What the task asks - Each line from the one containing "Return results in <instances>...</instances>. Find" through the last line of the entries below is to be transcribed exactly. Nothing else belongs in the reply.

Stored data:
===============

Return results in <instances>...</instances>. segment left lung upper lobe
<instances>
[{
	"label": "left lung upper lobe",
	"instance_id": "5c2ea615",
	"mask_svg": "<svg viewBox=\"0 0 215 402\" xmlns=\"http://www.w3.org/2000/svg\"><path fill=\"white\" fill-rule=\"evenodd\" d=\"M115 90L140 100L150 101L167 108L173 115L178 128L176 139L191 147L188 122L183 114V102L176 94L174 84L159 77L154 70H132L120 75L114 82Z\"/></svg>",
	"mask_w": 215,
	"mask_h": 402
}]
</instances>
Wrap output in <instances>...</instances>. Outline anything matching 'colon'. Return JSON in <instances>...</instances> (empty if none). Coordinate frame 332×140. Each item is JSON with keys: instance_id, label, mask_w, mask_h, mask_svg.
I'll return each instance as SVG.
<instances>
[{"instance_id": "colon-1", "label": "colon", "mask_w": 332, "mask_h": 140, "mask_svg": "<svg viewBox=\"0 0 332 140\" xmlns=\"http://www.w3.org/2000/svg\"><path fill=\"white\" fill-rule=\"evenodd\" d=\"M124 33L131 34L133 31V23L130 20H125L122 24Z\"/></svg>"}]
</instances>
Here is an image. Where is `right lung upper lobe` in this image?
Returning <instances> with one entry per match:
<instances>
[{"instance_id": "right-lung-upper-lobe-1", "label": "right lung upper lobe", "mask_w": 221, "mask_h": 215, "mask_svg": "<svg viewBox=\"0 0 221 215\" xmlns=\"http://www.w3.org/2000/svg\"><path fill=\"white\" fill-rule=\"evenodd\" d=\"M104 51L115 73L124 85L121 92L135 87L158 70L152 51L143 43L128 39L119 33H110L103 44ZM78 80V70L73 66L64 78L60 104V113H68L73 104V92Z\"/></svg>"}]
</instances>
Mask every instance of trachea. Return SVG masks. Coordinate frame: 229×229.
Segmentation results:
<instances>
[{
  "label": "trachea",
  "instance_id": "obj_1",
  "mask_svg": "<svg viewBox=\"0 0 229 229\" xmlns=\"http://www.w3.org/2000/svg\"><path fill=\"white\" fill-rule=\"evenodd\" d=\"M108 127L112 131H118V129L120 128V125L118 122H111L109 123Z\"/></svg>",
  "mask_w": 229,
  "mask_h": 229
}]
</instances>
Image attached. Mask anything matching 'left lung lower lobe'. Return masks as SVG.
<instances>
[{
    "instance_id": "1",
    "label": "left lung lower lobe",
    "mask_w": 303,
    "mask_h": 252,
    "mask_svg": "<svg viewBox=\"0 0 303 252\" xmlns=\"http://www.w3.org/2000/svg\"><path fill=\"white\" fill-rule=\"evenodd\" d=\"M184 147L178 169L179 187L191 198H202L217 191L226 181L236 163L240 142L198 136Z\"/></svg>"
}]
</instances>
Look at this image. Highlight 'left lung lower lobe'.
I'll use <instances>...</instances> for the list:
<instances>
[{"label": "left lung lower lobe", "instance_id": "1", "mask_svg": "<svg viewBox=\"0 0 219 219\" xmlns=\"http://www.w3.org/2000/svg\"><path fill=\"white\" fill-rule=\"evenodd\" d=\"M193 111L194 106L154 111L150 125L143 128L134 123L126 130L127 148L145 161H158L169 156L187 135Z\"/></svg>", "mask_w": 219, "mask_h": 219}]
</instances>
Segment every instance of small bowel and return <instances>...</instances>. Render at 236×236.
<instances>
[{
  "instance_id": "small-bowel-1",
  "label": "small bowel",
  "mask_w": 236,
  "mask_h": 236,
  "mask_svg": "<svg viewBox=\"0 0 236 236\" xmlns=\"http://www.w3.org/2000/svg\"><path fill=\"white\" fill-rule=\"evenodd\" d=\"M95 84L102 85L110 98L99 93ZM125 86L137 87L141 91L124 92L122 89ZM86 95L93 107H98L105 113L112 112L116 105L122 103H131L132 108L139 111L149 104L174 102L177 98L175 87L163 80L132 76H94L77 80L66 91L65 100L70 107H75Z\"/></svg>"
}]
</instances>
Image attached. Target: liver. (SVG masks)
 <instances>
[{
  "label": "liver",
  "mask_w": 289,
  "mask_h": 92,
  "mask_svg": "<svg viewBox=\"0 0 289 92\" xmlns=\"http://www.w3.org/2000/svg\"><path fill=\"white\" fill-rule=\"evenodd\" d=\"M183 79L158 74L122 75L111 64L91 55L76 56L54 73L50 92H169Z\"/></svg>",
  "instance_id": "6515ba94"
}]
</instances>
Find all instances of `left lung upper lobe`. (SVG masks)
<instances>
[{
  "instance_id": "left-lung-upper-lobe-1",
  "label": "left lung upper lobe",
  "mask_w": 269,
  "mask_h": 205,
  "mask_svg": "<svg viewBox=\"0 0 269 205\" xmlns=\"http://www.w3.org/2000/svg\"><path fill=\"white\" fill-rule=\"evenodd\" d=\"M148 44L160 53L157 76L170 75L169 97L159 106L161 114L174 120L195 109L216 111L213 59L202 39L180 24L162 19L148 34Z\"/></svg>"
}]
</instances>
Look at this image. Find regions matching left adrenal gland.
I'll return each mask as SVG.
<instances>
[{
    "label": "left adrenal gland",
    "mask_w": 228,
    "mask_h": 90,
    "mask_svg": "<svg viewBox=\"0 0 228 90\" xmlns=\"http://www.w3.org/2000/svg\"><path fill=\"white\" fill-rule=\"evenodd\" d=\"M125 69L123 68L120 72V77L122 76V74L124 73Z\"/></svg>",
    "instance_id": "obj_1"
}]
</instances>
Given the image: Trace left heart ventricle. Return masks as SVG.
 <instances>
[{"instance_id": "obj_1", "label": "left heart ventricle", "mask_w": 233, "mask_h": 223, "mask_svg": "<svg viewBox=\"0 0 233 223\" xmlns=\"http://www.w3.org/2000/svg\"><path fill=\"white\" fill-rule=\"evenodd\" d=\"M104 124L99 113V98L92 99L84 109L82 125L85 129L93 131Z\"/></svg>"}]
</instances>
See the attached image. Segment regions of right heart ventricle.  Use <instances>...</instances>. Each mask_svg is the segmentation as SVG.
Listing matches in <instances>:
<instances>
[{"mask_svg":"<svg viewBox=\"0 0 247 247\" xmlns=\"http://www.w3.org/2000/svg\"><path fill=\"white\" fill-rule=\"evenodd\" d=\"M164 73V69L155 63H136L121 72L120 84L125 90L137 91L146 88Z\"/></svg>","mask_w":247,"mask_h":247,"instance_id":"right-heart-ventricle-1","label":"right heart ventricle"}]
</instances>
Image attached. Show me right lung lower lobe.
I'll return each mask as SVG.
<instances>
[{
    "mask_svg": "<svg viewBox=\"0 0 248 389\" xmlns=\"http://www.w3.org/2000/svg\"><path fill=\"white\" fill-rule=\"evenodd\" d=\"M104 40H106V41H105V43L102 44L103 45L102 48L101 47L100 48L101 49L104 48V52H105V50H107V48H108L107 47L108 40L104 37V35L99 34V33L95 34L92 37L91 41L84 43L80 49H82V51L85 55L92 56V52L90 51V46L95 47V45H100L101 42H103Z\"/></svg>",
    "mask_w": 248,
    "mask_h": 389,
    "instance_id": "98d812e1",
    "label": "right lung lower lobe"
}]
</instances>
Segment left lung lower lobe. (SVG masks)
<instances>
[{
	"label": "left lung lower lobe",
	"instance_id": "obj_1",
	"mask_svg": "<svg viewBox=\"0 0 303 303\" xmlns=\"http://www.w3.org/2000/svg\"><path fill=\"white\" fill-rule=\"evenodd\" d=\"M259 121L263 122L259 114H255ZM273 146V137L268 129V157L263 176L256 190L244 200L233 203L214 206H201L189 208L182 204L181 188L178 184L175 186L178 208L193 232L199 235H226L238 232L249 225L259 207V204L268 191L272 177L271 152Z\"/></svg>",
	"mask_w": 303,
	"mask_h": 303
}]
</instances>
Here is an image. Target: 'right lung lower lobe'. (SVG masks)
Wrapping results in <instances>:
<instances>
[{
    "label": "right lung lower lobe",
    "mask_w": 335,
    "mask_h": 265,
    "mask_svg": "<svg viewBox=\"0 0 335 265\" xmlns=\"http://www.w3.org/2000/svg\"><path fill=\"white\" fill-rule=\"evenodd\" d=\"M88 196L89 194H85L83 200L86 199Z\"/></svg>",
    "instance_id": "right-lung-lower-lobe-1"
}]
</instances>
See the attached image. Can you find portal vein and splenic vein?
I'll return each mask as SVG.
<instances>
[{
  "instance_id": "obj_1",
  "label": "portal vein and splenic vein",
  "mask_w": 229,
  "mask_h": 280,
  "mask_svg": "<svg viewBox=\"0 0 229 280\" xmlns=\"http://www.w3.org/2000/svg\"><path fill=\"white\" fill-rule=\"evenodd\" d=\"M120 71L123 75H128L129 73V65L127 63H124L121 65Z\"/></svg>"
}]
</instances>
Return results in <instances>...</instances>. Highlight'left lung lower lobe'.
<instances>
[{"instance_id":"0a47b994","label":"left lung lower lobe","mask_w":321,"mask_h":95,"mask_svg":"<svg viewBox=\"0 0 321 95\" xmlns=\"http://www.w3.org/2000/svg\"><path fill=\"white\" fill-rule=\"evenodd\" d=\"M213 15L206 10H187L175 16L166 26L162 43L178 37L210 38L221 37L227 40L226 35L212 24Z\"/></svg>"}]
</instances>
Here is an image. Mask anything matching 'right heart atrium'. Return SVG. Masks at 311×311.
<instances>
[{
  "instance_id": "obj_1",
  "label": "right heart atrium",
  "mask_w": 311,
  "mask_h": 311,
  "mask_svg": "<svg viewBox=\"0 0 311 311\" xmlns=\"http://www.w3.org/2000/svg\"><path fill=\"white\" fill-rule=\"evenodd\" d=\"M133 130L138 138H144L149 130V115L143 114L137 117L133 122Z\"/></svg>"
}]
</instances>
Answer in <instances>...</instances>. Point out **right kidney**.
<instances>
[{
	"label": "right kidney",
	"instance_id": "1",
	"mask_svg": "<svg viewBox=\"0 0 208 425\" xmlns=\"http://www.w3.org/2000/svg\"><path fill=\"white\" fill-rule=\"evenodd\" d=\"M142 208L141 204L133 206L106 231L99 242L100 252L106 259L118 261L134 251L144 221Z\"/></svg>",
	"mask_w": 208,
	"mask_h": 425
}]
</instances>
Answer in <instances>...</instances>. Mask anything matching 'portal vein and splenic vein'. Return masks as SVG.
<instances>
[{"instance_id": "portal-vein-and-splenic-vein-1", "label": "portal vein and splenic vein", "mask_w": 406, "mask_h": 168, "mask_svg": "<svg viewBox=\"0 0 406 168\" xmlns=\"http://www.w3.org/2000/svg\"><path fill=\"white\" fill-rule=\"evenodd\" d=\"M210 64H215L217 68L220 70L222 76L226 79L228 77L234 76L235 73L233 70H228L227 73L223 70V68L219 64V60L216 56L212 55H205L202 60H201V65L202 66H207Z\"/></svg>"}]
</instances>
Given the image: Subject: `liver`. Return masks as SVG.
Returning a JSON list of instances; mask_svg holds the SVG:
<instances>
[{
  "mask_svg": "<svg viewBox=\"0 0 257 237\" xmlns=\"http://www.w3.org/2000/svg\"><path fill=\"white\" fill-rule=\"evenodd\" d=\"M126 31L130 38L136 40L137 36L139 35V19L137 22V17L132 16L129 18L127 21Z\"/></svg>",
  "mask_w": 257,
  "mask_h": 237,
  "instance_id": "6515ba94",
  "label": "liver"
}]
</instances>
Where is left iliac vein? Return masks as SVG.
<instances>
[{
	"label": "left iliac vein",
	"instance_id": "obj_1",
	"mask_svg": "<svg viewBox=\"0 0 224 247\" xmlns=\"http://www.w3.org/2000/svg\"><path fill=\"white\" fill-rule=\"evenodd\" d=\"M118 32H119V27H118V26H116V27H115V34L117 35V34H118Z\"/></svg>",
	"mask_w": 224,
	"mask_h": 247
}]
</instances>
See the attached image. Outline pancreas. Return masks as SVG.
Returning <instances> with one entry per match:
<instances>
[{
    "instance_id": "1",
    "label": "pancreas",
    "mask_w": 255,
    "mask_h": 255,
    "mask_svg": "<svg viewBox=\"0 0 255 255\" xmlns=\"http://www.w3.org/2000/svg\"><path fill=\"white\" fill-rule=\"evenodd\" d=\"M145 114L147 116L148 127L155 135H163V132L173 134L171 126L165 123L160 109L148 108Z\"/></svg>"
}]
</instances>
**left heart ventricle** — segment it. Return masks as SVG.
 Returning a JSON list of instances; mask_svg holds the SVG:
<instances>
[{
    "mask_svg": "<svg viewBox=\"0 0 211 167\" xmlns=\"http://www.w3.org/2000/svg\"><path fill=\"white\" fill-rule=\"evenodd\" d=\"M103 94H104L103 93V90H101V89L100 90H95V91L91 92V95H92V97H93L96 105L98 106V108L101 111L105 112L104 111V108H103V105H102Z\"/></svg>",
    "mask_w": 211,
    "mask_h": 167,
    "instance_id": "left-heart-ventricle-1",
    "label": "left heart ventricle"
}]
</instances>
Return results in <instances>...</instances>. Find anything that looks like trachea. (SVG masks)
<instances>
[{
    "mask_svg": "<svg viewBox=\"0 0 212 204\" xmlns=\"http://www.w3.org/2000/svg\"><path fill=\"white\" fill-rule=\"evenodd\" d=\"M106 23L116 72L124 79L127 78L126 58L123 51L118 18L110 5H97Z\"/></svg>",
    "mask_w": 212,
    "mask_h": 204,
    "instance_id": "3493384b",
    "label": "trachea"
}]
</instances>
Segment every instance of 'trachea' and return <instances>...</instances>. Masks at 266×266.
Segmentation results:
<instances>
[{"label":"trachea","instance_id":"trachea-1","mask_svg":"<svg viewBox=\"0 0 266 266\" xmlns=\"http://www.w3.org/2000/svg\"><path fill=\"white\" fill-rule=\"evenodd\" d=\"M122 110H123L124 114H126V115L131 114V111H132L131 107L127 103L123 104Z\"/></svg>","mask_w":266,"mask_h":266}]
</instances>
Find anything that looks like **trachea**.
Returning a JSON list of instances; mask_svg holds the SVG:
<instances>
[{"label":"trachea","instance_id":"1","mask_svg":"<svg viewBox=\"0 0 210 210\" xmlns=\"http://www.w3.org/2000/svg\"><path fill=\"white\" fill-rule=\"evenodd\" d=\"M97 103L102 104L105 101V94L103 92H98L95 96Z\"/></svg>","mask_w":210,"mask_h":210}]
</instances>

===============

Reply to the task -
Return results in <instances>...</instances>. Find anything that looks like trachea. (SVG masks)
<instances>
[{
    "mask_svg": "<svg viewBox=\"0 0 212 204\" xmlns=\"http://www.w3.org/2000/svg\"><path fill=\"white\" fill-rule=\"evenodd\" d=\"M106 23L116 72L124 79L127 78L126 58L123 51L118 18L110 5H97Z\"/></svg>",
    "mask_w": 212,
    "mask_h": 204,
    "instance_id": "3493384b",
    "label": "trachea"
}]
</instances>
Segment every instance of 'trachea' and return <instances>...</instances>. Masks at 266×266.
Segmentation results:
<instances>
[{"label":"trachea","instance_id":"trachea-1","mask_svg":"<svg viewBox=\"0 0 266 266\" xmlns=\"http://www.w3.org/2000/svg\"><path fill=\"white\" fill-rule=\"evenodd\" d=\"M122 110H123L124 114H126V115L131 114V111H132L131 107L127 103L123 104Z\"/></svg>","mask_w":266,"mask_h":266}]
</instances>
Find anything that looks like **trachea**.
Returning a JSON list of instances; mask_svg holds the SVG:
<instances>
[{"label":"trachea","instance_id":"1","mask_svg":"<svg viewBox=\"0 0 210 210\" xmlns=\"http://www.w3.org/2000/svg\"><path fill=\"white\" fill-rule=\"evenodd\" d=\"M97 103L102 104L105 101V94L103 92H98L95 96Z\"/></svg>","mask_w":210,"mask_h":210}]
</instances>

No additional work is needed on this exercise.